Your objective
Search the records below for the word "prayer", then return every line where it appears.

Data for this exercise
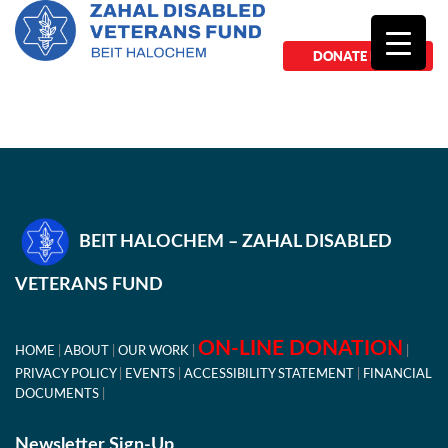
DONATE NOW
BEIT HALOCHEM – ZAHAL DISABLED
VETERANS FUND
ON-LINE DONATION
HOME
ABOUT
OUR WORK
PRIVACY POLICY
EVENTS
ACCESSIBILITY STATEMENT
FINANCIAL
DOCUMENTS
Newsletter Sign-Up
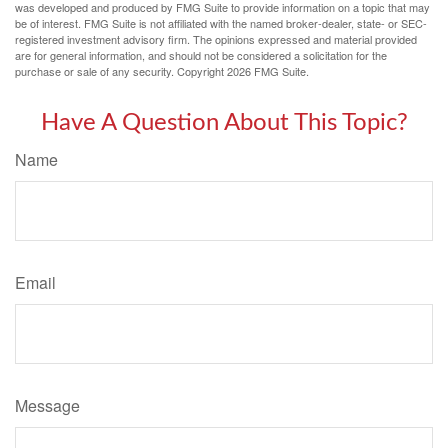
was developed and produced by FMG Suite to provide information on a topic that may
be of interest. FMG Suite is not affiliated with the named broker-dealer, state- or SEC-
registered investment advisory firm. The opinions expressed and material provided
are for general information, and should not be considered a solicitation for the
purchase or sale of any security. Copyright
2026 FMG Suite.
Have A Question About This Topic?
Name
Email
Message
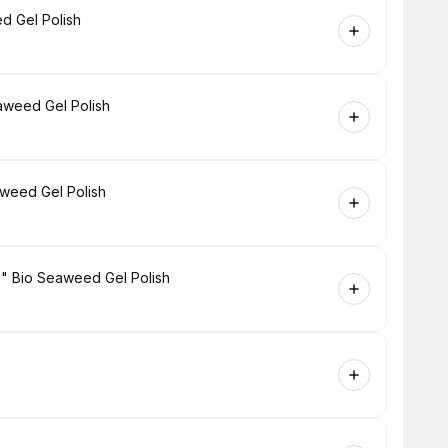
d Gel Polish
aweed Gel Polish
aweed Gel Polish
h" Bio Seaweed Gel Polish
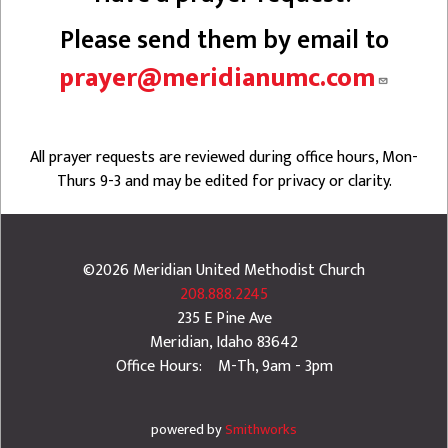
Please send them by email to
prayer@meridianumc.com
All prayer requests are reviewed during office hours, Mon-
Thurs 9-3 and may be edited for privacy or clarity.
©2026
Meridian United Methodist Church
208.888.2245
235 E Pine Ave
Meridian
,
Idaho
83642
Office Hours: M-Th, 9am - 3pm
powered by
Smithworks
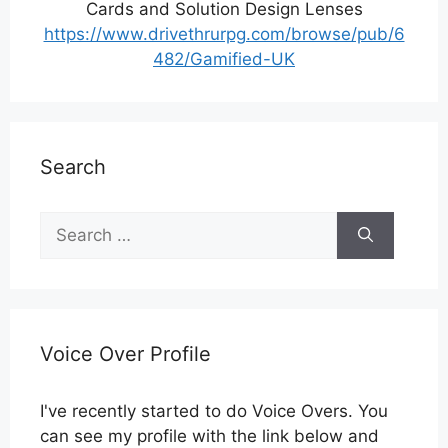
Cards and Solution Design Lenses
https://www.drivethrurpg.com/browse/pub/6
482/Gamified-UK
Search
Search
for:
Voice Over Profile
I've recently started to do Voice Overs. You
can see my profile with the link below and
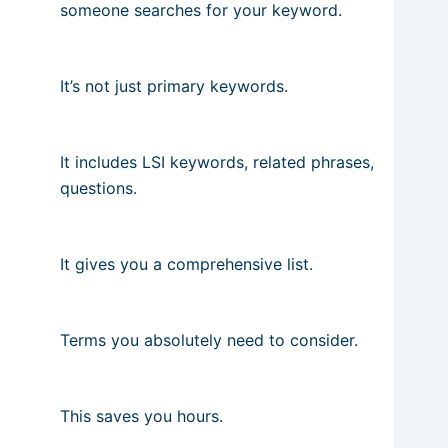
someone searches for your keyword.
It’s not just primary keywords.
It includes LSI keywords, related phrases,
questions.
It gives you a comprehensive list.
Terms you absolutely need to consider.
This saves you hours.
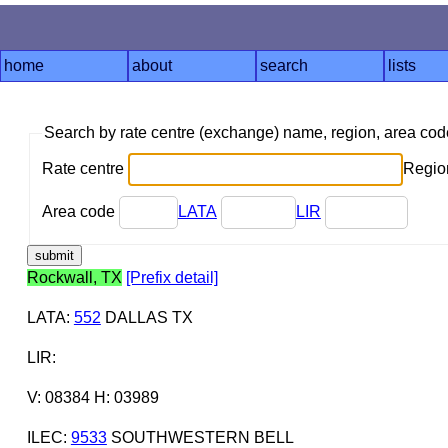
home
about
search
lists
Search by rate centre (exchange) name, region, area co
Rate centre
Region
Area code
LATA
LIR
Rockwall, TX
[Prefix detail]
LATA
:
552
DALLAS TX
LIR
:
V: 08384 H: 03989
ILEC
:
9533
SOUTHWESTERN BELL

Answer to this exercise
prayer@meridianumc.com
All prayer requests are reviewed during office hours, Mon-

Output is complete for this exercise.